Il mio corpo ora è grasso perché è pieno di odio, dell’odio di tutti.
Ogni notte mi chiudo in bagno e piango per quanto mi odio, ogni mattina un nuovo livido, ogni giorno un nuovo taglio sui polsi, finché il dolore diventa scenografia.
Mi odio così tanto da non fare neanche lo sforzo di ricordare come è successo; una mattina mi sono svegliata e sanguinavo. Ogni notte questa memoria infetta torna a torturarmi. Poi ho continuato; un taglio per me, un taglio per quello che non sono, uno per quello che vorrei essere, uno per chi mi ferisce, uno per chi mi vuole bene.
E poi mi graffio.
Mi graffio e sento il mio corpo, la mia pelle, le mie vene, il mio sangue, sciogliersi sotto le unghie.

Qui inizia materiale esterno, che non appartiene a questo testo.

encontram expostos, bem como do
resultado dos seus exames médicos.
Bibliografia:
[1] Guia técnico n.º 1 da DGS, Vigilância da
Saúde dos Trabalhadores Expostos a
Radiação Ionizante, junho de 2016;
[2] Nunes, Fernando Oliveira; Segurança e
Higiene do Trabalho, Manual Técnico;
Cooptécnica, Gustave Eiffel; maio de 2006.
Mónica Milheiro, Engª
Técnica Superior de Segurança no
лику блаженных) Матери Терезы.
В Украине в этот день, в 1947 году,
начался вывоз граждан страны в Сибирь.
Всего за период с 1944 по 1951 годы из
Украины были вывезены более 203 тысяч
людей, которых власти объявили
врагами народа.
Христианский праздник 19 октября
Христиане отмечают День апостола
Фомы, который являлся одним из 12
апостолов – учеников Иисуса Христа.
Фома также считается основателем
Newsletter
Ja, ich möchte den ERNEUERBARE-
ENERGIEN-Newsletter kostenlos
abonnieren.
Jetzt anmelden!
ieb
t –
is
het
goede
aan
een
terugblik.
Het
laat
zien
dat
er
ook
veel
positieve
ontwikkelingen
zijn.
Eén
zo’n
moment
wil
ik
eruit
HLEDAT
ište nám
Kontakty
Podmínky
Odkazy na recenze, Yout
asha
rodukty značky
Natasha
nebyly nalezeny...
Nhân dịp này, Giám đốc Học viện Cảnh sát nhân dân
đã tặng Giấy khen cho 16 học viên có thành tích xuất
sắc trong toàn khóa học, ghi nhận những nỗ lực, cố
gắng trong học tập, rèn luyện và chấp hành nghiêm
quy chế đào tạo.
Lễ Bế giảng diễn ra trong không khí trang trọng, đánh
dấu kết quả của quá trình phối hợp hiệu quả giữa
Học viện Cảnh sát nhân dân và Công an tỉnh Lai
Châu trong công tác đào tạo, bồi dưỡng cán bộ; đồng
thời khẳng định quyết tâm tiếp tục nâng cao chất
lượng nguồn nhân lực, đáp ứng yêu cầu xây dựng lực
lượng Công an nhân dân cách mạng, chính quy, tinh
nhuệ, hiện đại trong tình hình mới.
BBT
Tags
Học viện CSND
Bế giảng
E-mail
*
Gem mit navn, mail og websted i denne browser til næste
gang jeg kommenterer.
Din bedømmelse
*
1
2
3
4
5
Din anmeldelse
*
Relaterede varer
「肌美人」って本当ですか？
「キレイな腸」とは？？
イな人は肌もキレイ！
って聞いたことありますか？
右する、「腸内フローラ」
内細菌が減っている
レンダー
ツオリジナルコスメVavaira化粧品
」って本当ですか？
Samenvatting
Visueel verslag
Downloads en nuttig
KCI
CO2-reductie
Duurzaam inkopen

Mi graffio e sento che vado in pezzi.
Mi graffio e continuo.
Mi taglio e continuo.
Sento il mio corpo aprirsi e le viscere venire fuori, e per un momento va meglio.
Ma quand’è, corpo, che va meglio sul serio? Quand’è che va meglio per sempre, per davvero?
Ho qui questi ricordi e non so che farmene.
Ho qui questi ricordi e continuo a chiedermi quando, quando, quando tutto questo dolore mi sarà utile, quando potrò dire ‘è finita’. Quando?
È una brutta cosa, la memoria infetta, che riporta alla mente ricordi che uccidono.
 
Ma quando il dolore non sarà più scenografia, quando questo fuoco sarà vomitato fuori dalle viscere della vendetta contro se stessi, quando tutto andrà veramente meglio, quando del corpo importerà a chi lo possiede, e non agli altri; quando la notte che è diventata un giorno solitario finirà, all’alba, al primo sole della primavera, quando ci renderemo conto che è un pezzo di carne e nulla più, e non lo si può torturare, quando non farà più male, sarà allora, sarà lì che mi troverai, corpo, ad aspettare, a ricominciare.